Jottings By An Employer's Lawyer

Friday, July 20, 2012

Stirrings on Smith v. Xerox in 5th Circuit Internecine Squabble

More than two years ago, I expressed my hopes that the 5th Circuit would undertake an en banc review of the panel decision in Smith v. Xerox, a decision that answered whether a mixed motive was available in a retaliation claim after the Supreme Court's Gross decision. See 5th Circuit En Banc Request on Smith v. Xerox, Please!   Alas, it was not to be as the case settled before there was any further review.

But this week, in another request for en banc review, a relatively rare dissent to the denial of a petition for such review proved that there are at least some judges on the Court who feel that the case was wrongly decided and wish to have the entire court revisit it.  Although in Nassar v. University of Texas Southwestern Medical Center (5th Cir. 7.20.12), the Court by a vote of 6 to 9 voted not to hear the case en banc, it seems possible that it was because the defendant in that case may have waived the argument. Much of the discussion was about that issue and why panel did not directly address it. At least one member of the panel, Judge Elrod, specifically said that was her basis in an unusual concurring opinion to the denial.

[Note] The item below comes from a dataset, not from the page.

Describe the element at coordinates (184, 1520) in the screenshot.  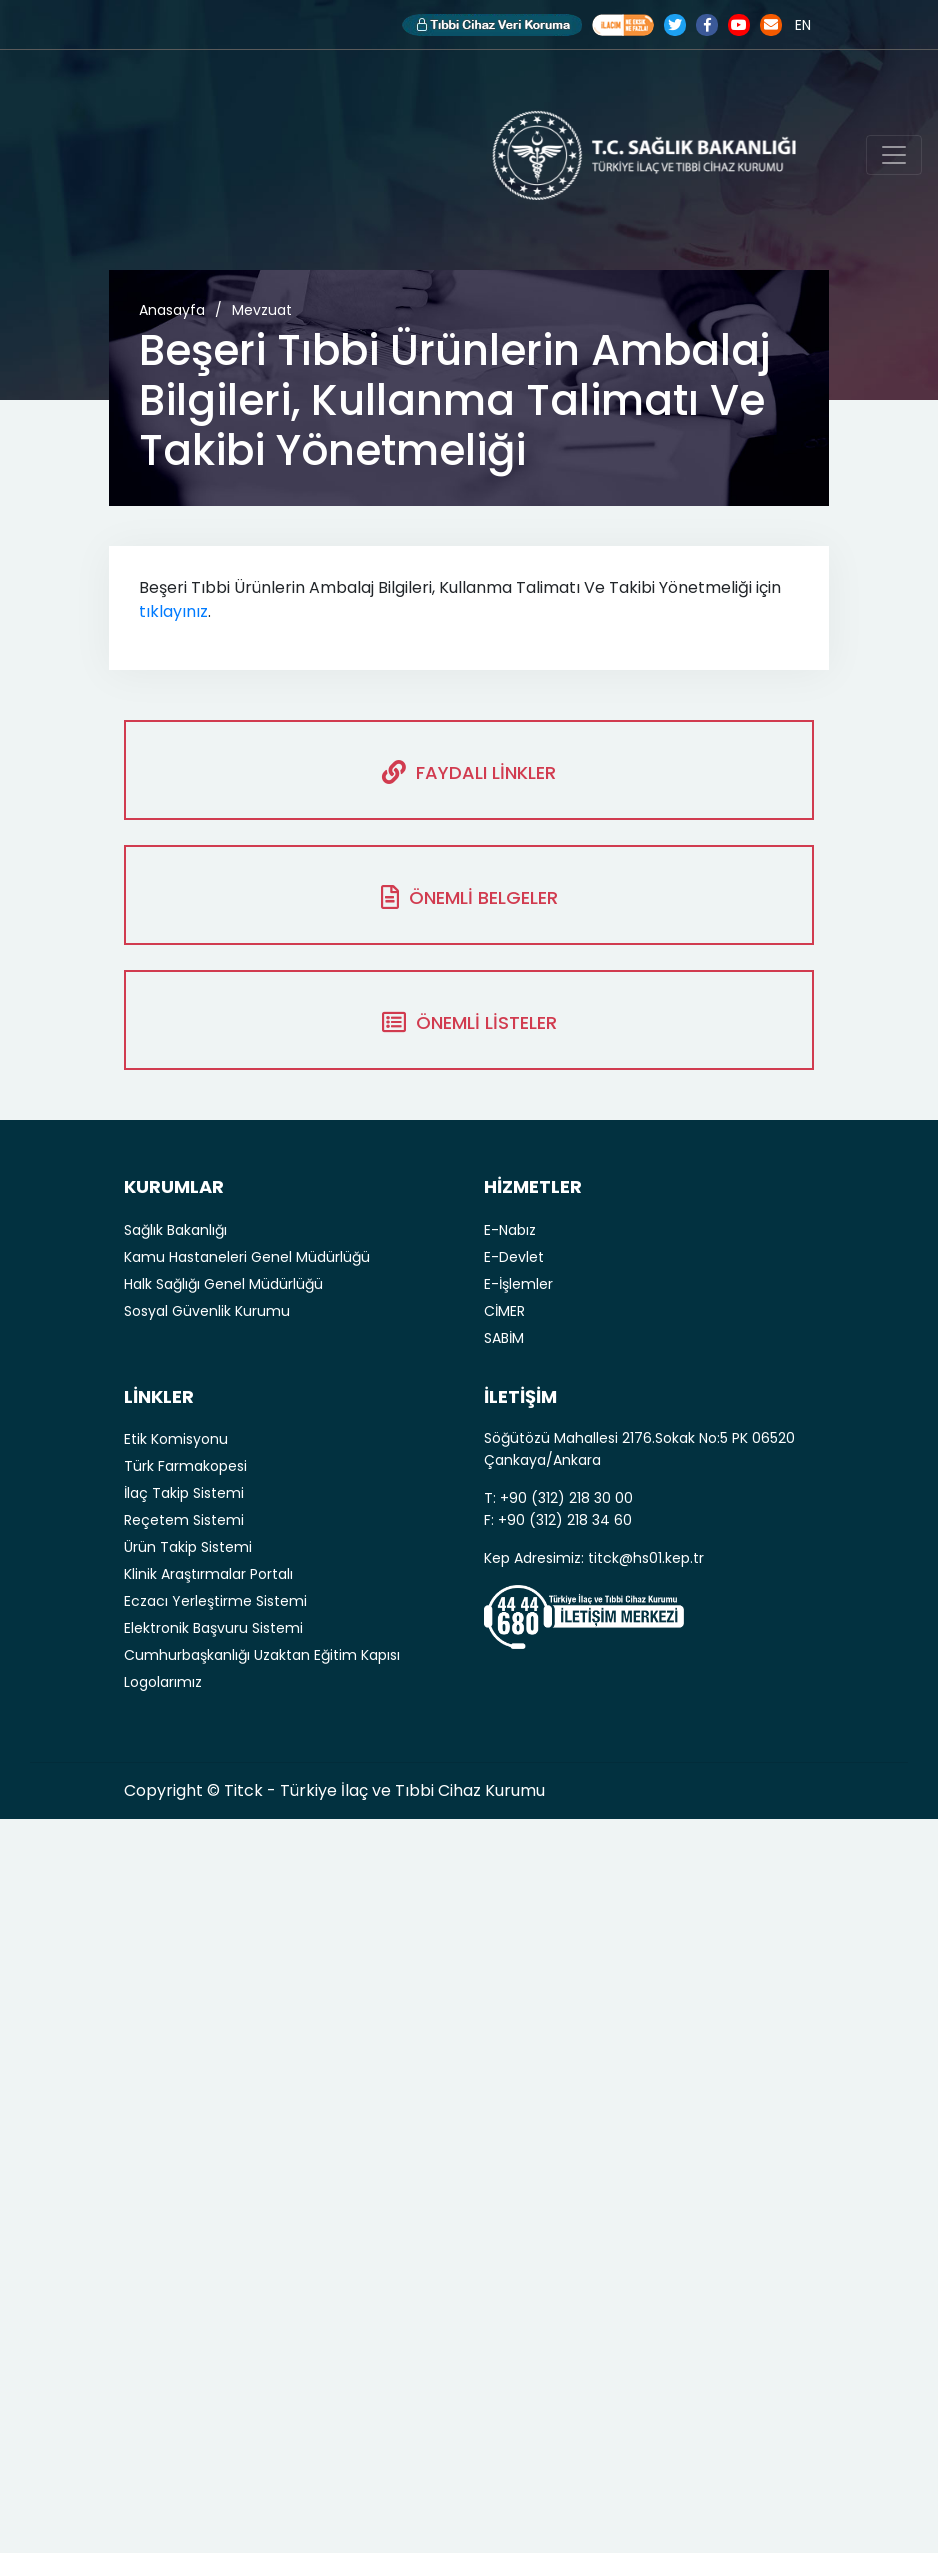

But it is Judge Smith's dissent to the denial of the en banc review that really caught my attention. Joined by Chief Judge Jones and Judges Jolly and Clement, Judge Smith wrote:
The panel decision in Smith should be overruled. It is an erroneous interpretation of the statute and controlling caselaw and created an unnecessary circuit split. The problems wrought by the Smith panel majority are convincingly explained in Judge Jolly’s panel dissent, to which I defer. See Smith v. Xerox Corp., 602 F.3d 320, 336-40 (5th Cir. 2010) (Jolly, J., dissenting). Unfortunately, shortly after the panel issued its majority opinion and dissent, and before a petition for en banc rehearing was filed, the parties settled. That mooted the case and deprived the en banc court of the chance to correct the error in the panel’s misapplication of Gross v. FBL Financial Services, Inc., 557 U.S. 167 (2009).
If nothing else, it would be good to see the en banc court have a case to consider where waiver was not an issue, so we could get a determination whether or not Smith really is good law, as opposed to just being the current controlling law in the 5th Circuit.